PEPE, ÚLTIMO GUARDA DE TABLATE
Carmen recuerda que fueron muchos los que llamaron atraídos por el simbolismo de la vieja aldea: desde agricultores a ecologistas, pero el precio y lo escurridizo de los propietarios hicieron que nada cristalizase. «Alguna vez traté de ponerme en contacto con ellos a través del hombre que nos ofreció gestionar los trámites de la venta, pero nunca fui capaz de poder delimitar la zona, dejar claro con alguien qué incluía la finca y qué no. Me dijeron que llamase a un guardia civil jubilado, que él era conocedor de la finca, pero no fui capaz de dar con él. Al final la persona que nos trajo la propiedad también se retiró, por lo que poco a poco fuimos perdiendo la esperanza de que se pudiera vender al no ser capaces ni siquiera de enseñarlo bien o de ofrecer detalles más concretos», explica esta vecina, que a pesar de que los carteles de 'se vende' se acabaron cayendo o que apenas ya nadie pregunta por esta propiedad, mantiene el anuncio en internet.

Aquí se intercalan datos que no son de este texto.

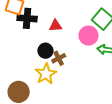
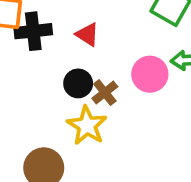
red triangle: (55, 26) -> (87, 34), turned 48
pink circle: (88, 36) -> (150, 74), moved

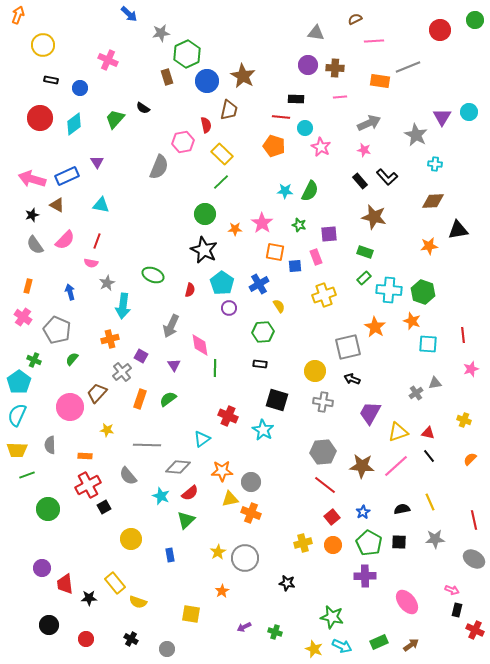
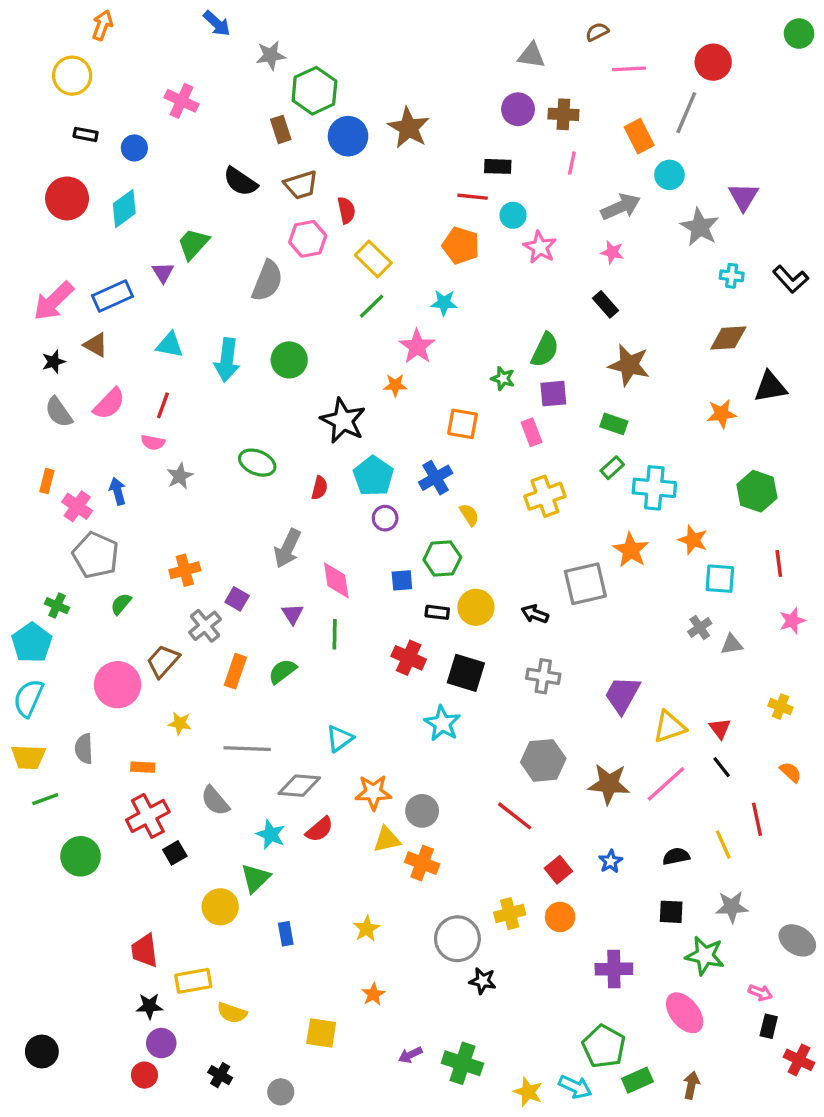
orange arrow: (18, 15) -> (102, 25), moved
red circle: (440, 30) -> (713, 62), moved
gray line: (408, 67) -> (686, 113), turned -45
orange rectangle: (380, 81) -> (639, 136), turned 54
pink line: (340, 97) -> (572, 163), turned -72
black semicircle: (143, 108) -> (240, 182), size x1.5
brown trapezoid: (229, 110) -> (301, 185), moved, turned 60
cyan circle: (469, 112) -> (669, 175), moved
green trapezoid: (115, 119) -> (193, 244), moved
black L-shape: (387, 177) -> (791, 279), moved
pink arrow: (32, 179) -> (54, 301), turned -60
cyan star: (285, 191) -> (444, 303), moved
green semicircle: (310, 191) -> (545, 350), moved
green circle: (205, 214) -> (289, 360), moved
pink star: (262, 223) -> (417, 346), moved
blue square: (295, 266) -> (402, 580), moved
green hexagon: (423, 292) -> (757, 491), moved
cyan arrow: (123, 306) -> (227, 360), moved
pink cross: (23, 317) -> (77, 506), moved
green line: (215, 368) -> (335, 634), moved
yellow circle: (315, 371) -> (476, 607), moved
black arrow: (352, 379) -> (535, 614), moved
gray cross: (416, 393) -> (700, 627), moved
red cross: (228, 416) -> (409, 658), moved
red triangle: (428, 433) -> (720, 728), turned 40
orange semicircle: (470, 459) -> (791, 772), turned 88
red line: (325, 485) -> (515, 816), moved
green triangle: (186, 520) -> (256, 878), moved
red line: (474, 520) -> (757, 819), moved
green pentagon: (369, 543) -> (604, 1046), moved
gray circle: (245, 558) -> (457, 939), moved
purple circle: (42, 568) -> (161, 1043), moved
yellow rectangle: (115, 583) -> (193, 981), turned -60
red trapezoid: (65, 584) -> (144, 951), moved
green star: (332, 617) -> (705, 956), moved
black circle: (49, 625) -> (42, 1052), moved
green cross: (275, 632) -> (462, 1063), size x1.6
brown arrow: (411, 645) -> (691, 1085), turned -42

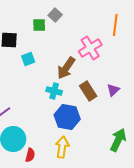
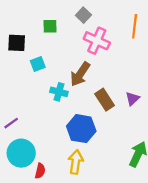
gray square: (55, 15) -> (83, 15), moved
pink cross: (90, 48) -> (97, 41), moved, turned -35
cyan cross: (54, 91) -> (59, 92), moved

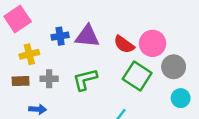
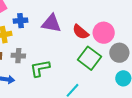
blue cross: (60, 36) -> (21, 21), moved
green L-shape: (85, 79) -> (40, 68), moved

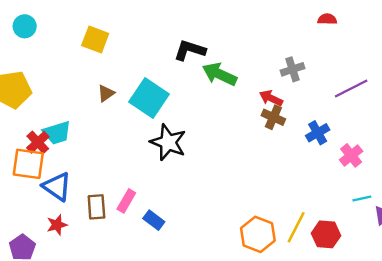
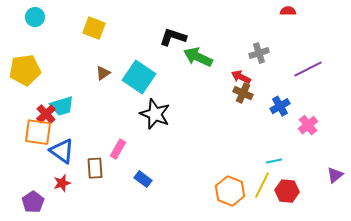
cyan line: (362, 199) -> (274, 161), moved
pink rectangle: (126, 201) -> (118, 149), moved

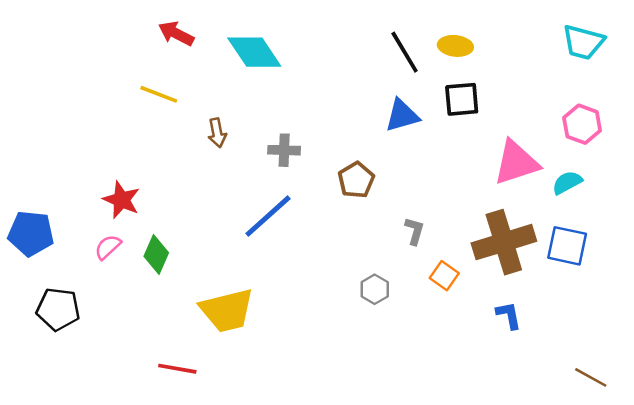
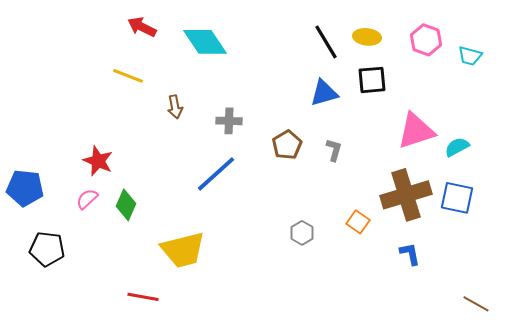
cyan trapezoid: (583, 42) -> (470, 56), moved, size x0.7
pink hexagon: (582, 124) -> (426, 40), moved
gray L-shape: (414, 231) -> (334, 150), moved

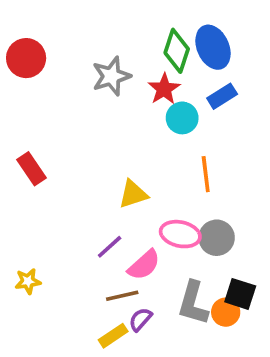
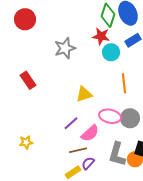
gray star: (111, 76) -> (65, 48), moved
red star: (164, 89) -> (101, 36), turned -30

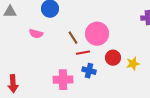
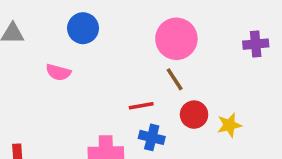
pink circle: (97, 34) -> (176, 39), moved
brown line: (73, 38) -> (175, 79), moved

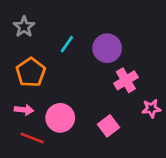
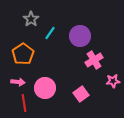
gray star: (24, 27) -> (31, 19), moved
red line: (32, 138) -> (24, 103), turned 60

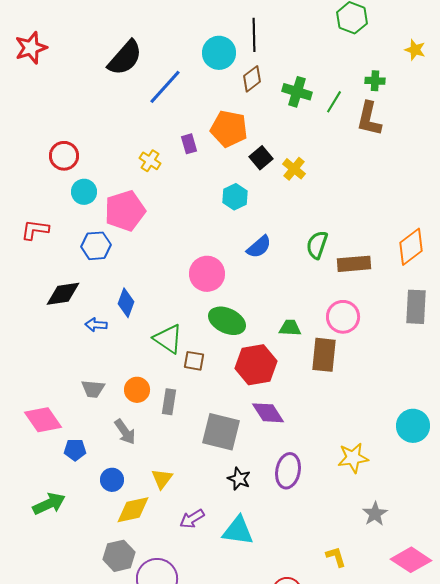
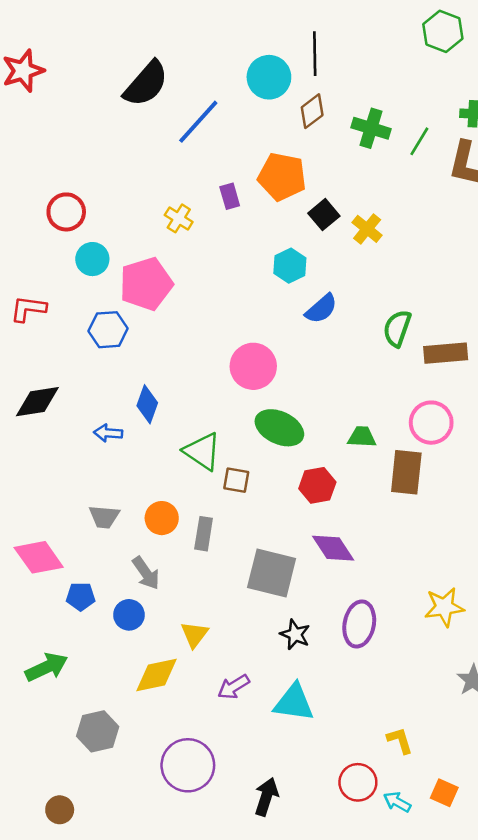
blue semicircle: (259, 247) -> (321, 309), moved
black diamond: (63, 294) -> (37, 402), moved
red hexagon: (256, 365) -> (317, 485), size x0.7
blue circle: (112, 480) -> (129, 615), moved
gray hexagon: (119, 556) -> (98, 731), moved
yellow L-shape: (336, 557) -> (400, 740), moved

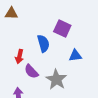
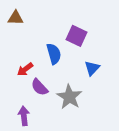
blue triangle: (75, 55) -> (92, 68), turned -40
red arrow: (19, 56) -> (25, 69), turned 40

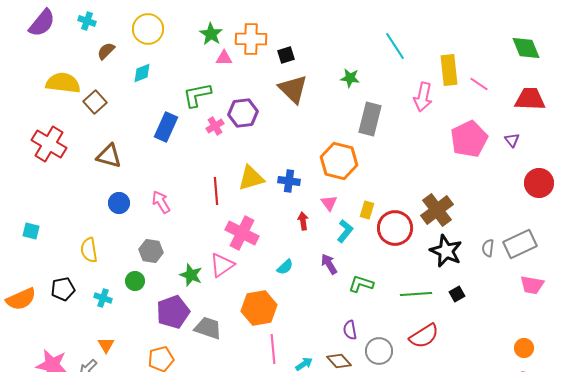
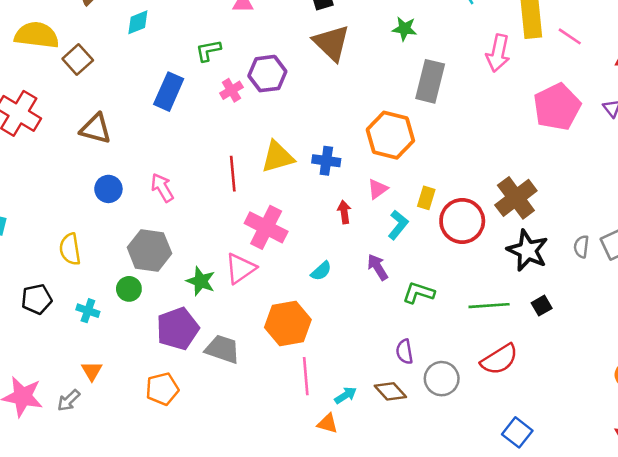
green L-shape: (197, 95) -> (208, 51), size x0.7
pink triangle: (329, 203) -> (378, 189), turned 30
gray hexagon: (151, 251) -> (149, 250), size x1.4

Allí está el Tablate virtual, al igual que el antiguo pueblo de Pepe, también abandonado. «Vinieron unos franceses que querían hacer chalets. A mí me llamaron para enseñarlo, pero cuando les dijeron lo que valía se echaron para atrás», cuenta el viejo guarda, a quien le gustaría que la que fue su aldea palpitara como antaño. «Si te digo la verdad, querría ver esto -dice señalando el suelo que pisa- otra vez funcionar antes de morirme. Porque digo yo que así como está, sin trabajo para nadie, no sirve para nada», añade este vecino, cuya memoria se ha quedado para siempre en este lugar. Y eso no habrá derrumbe que lo sepulte.